O ministro André Mendonça, do STF (Supremo Tribunal Federal), determinou a soltura de Virgílio Antônio Ribeiro de Oliveira Filho, ex-procurador do INSS (Instituto Nacional do Seguro Social), preso desde novembro do ano passado pela PF (Polícia Federal) no âmbito das investigações de desvios no instituto.
Mendonça determinou que Virgilio terá que fazer uso de tornozeleira eletrônica, além de ter de cumprir outras restrições. O ministro também determinou o uso de tornozeleira para Samuel Bonfim, contador da Conafer (Confederação Nacional dos Agricultores Familiares e Empreendedores Familiares Rurais), e para retirar a tornozeleira de José Carlos Oliveira ex-ministro da Previdência Social.
Segundo investigação da PF, o ex-procurador-geral teria ratificado um entendimento técnico que levou ao desbloqueio em lote de benefícios para descontos associativos a pedido da Contag (Confederação Nacional dos Trabalhadores na Agricultura), uma das entidades envolvidas no caso.

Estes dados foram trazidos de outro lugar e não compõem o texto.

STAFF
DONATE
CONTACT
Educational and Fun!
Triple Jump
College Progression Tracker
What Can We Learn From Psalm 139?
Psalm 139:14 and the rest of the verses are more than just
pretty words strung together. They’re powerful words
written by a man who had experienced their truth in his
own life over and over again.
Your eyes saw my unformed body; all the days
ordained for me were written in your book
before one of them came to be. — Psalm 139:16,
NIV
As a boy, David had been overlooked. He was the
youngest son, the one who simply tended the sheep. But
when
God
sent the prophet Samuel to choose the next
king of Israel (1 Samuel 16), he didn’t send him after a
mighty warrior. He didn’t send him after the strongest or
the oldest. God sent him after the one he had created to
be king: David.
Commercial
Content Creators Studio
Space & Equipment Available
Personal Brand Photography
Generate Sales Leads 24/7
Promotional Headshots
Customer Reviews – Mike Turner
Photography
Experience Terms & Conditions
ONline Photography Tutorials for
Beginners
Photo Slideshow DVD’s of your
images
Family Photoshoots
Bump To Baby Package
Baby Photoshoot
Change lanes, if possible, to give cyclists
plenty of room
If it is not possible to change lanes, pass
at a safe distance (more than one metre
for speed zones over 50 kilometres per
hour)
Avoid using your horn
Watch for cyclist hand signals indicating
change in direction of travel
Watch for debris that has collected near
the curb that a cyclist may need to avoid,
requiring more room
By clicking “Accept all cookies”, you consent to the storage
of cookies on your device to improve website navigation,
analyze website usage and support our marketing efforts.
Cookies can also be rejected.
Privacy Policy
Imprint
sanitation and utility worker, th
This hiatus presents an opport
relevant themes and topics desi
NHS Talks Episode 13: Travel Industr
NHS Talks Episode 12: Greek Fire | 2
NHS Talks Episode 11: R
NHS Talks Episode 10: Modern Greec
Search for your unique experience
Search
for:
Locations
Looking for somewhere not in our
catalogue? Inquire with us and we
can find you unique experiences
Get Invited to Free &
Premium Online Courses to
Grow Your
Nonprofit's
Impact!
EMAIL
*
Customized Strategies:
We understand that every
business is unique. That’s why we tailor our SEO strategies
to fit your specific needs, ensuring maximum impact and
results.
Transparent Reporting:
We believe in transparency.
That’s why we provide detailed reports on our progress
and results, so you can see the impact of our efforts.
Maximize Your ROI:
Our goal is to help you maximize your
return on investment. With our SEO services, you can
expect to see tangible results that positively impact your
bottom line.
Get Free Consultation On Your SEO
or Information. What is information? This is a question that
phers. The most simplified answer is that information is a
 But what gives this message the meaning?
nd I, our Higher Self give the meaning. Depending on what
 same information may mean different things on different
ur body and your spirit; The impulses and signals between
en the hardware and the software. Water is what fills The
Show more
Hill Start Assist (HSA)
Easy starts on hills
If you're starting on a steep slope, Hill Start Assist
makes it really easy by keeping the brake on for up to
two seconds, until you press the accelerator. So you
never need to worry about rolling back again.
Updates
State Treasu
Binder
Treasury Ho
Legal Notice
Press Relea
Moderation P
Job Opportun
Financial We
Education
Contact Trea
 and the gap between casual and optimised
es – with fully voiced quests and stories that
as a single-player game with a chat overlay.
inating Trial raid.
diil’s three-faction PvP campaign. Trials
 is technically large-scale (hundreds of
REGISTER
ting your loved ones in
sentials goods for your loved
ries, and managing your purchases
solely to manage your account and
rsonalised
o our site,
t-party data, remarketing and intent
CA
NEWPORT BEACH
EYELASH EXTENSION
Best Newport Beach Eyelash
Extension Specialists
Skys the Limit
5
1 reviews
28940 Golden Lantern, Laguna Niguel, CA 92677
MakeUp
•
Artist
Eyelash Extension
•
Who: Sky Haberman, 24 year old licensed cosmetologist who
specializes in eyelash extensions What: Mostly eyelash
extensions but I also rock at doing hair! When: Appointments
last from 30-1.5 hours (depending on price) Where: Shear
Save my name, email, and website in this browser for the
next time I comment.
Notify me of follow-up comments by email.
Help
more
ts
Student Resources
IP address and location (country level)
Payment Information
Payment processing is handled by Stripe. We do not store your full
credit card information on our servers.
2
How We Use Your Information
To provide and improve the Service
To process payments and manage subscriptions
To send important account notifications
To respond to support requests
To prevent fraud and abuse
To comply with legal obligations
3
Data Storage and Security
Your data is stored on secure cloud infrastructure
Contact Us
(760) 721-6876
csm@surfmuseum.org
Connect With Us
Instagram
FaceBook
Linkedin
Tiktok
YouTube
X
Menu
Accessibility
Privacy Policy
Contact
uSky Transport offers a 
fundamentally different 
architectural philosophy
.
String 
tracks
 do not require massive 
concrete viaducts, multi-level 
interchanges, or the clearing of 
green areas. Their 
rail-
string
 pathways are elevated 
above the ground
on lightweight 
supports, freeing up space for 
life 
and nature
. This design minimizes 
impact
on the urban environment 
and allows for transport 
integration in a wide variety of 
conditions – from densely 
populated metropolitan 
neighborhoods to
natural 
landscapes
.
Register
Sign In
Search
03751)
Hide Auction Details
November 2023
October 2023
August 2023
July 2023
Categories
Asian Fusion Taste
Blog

A investigação também diz que o ex-procurador e sua esposa, Thaísa Hoffmann Jonasson, continuaram a ocultar bens mesmo após o início das investigações da Operação Sem Desconto, que o levou à prisão.
De acordo com o inquérito, o casal teria atuado de forma coordenada para “neutralizar a eficácia das medidas judiciais”, adotando estratégias de ocultação patrimonial e frustração da persecução penal.
Virgílio foi afastado da instituição em abril do ano passado e chegou a ser ouvido pela CPMI (Comissão Parlamentar Mista de Inquérito) do INSS em outubro, um mês antes da prisão.